Grève du personnel hospitalier en RDC après retards de paiement, Ebola gagne deux provinces
RDC : grève du personnel à l’hôpital de Rwampara alors que l’Ebola se propage à deux nouvelles provinces
En RDC, le personnel de l’hôpital de Rwampara a lancé une grève le 13 juillet 2026 pour salaires impayés, tandis que l’épidémie d’Ebola s’étend au Haut‑Uélé et à la Tshopo, provoquant un appel à une réponse urgente.
Le 13 juillet 2026, des dizaines d’employés de l’hôpital général de Rwampara, dans la province de l’Ituri, ont cessé le travail, dénonçant des mois de salaires non versés. L’arrêt de l’activité a paralysé l’établissement qui traite des patients infectés par le virus Ebola. La grève intervient au moment même où les autorités sanitaires confirment la propagation du virus à deux autres provinces du nord‑est de la République démocratique du Congo, complexifiant encore la réponse sanitaire.
Grève à l’hôpital de Rwampara pour salaires impayés
Les grévistes comprennent des épidémiologistes, des enquêteurs, des chauffeurs et des fossoyeurs, professions essentielles à la prise en charge et à l’investigation des cas d’Ebola. « Nous ne savons pas comment il est possible de ne pas avoir été payé pendant deux mois », a déclaré Bahati Claude, agent de santé du centre. Selon le personnel, l’absence de rémunération compromet directement la capacité à maintenir des services essentiels, y compris l’isolement, le transport sécurisé des malades et la gestion des corps.
Confirmation de la propagation au Haut‑Uélé et à la Tshopo
L’Institut national de santé publique de la RDC a confirmé que des cas ont été détectés dans les provinces du Haut‑Uélé et de la Tshopo, portant à cinq le nombre de provinces affectées. Les chiffres rapportés indiquent 1 926 cas confirmés et 702 décès. Les autorités ont averti que l’extension géographique augmente les défis logistiques et épidémiologiques, en multipliant les sites nécessitant dépistage, vaccination ciblée et surveillance communautaire.
Obstacles à la riposte : groupes armés et pratiques locales
La lutte contre l’épidémie est entravée par la présence de groupes armés paramilitaires qui contrôlent certaines zones, souvent convoitant l’accès aux ressources minières. Ces tensions sécuritaires compliquent l’acheminement des équipes de santé et du matériel, et exposent le personnel à des risques d’attaque. Par ailleurs, la désinformation, des pratiques funéraires traditionnelles et un déficit de confiance envers les autorités ont entraîné des refus de collaboration de certaines communautés, aggravant la transmission.
Conséquences humanitaires et économiques
L’épidémie a eu des répercussions sociales et économiques majeures. Les agences humanitaires estiment que la crise a plongé près d’un million de personnes dans la pauvreté, en raison des pertes de revenus, des perturbations des marchés et des déplacements de population. Les services de santé déjà fragiles sont mis à rude épreuve par l’augmentation des cas et par la démotivation du personnel lorsqu’il ne perçoit pas ses salaires, réduisant d’autant la capacité d’intervention sur le terrain.

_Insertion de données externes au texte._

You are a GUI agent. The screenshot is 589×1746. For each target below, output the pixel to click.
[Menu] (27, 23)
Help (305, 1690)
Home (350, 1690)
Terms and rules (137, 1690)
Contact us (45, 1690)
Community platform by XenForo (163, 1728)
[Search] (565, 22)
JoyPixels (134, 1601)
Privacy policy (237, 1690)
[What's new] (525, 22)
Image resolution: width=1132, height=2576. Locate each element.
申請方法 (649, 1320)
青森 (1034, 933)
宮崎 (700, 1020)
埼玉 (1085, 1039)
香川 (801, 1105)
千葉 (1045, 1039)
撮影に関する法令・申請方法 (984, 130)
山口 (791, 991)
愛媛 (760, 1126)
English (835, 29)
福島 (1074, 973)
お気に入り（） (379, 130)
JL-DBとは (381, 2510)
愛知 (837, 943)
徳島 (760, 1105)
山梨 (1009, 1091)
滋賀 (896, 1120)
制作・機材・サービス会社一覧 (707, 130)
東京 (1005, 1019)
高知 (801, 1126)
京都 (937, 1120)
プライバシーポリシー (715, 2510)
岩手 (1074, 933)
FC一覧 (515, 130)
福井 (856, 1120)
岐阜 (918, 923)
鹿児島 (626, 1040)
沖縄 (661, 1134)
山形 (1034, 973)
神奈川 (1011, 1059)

Réponse gouvernementale et appels à la mobilisation internationale
Le ministre de la Santé, Roger Kamba, a indiqué que le gouvernement s’efforce de résoudre les problèmes de paie et de garantir que les versements parviennent aux bons bénéficiaires, reconnaissant des difficultés administratives liées aux listes de paiement. L’Organisation mondiale de la santé a appelé à une réponse accélérée des partenaires locaux, nationaux et internationaux pour maîtriser l’épidémie. Les organisations humanitaires soulignent la nécessité de financements immédiats, d’un soutien logistique et d’une coordination renforcée pour maintenir les chaînes de rémunération et la sécurité des équipes.

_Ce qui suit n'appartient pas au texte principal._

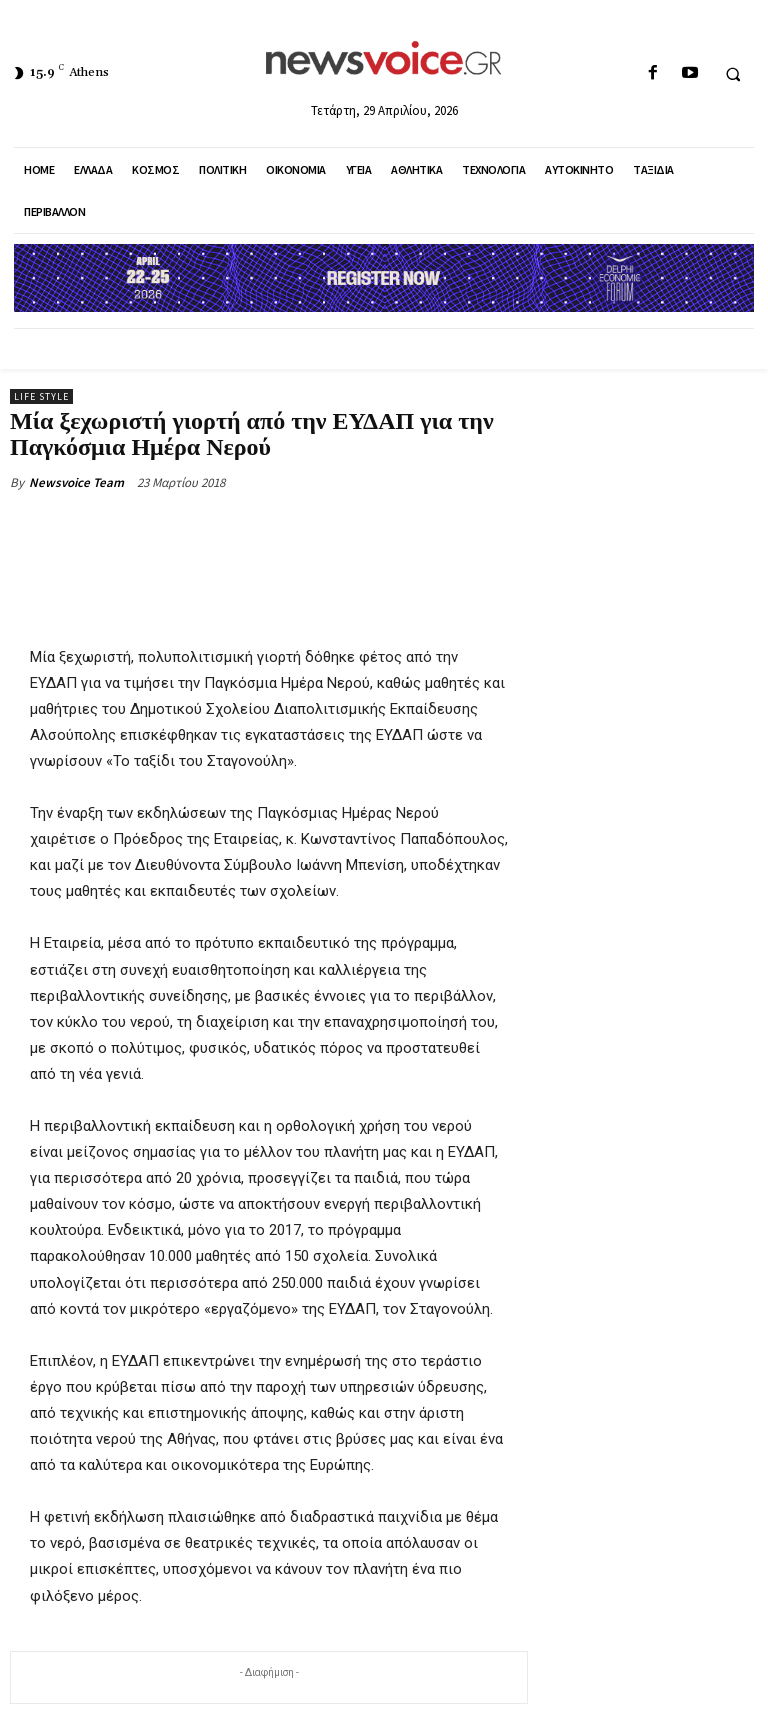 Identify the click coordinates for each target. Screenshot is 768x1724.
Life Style (41, 396)
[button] (733, 74)
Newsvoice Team (76, 482)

Cas internationaux et risque de propagation régionale
La situation a des répercussions au‑delà des frontières : des cas d’éléments liés à l’épidémie ont été signalés en Europe, avec l’admission en Allemagne d’un ressortissant infecté alors qu’il travaillait pour un groupe humanitaire en RDC. Les organisations d’aide avertissent que l’extension du foyer à de nouvelles provinces accroît le risque de propagation vers des pays voisins, notamment le Soudan du Sud, si des mesures de surveillance transfrontalière et des contrôles sanitaires ne sont pas renforcés.
La combinaison d’un personnel soignant exsangue financièrement, de zones sous contrôle armé et de pratiques communautaires non conformes aux protocoles augmente la vulnérabilité de la riposte. La résolution rapide des problèmes de paie et la protection des équipes sur le terrain apparaissent comme des priorités immédiates pour éviter un effondrement supplémentaire des capacités de réponse et limiter la propagation de l’épidémie.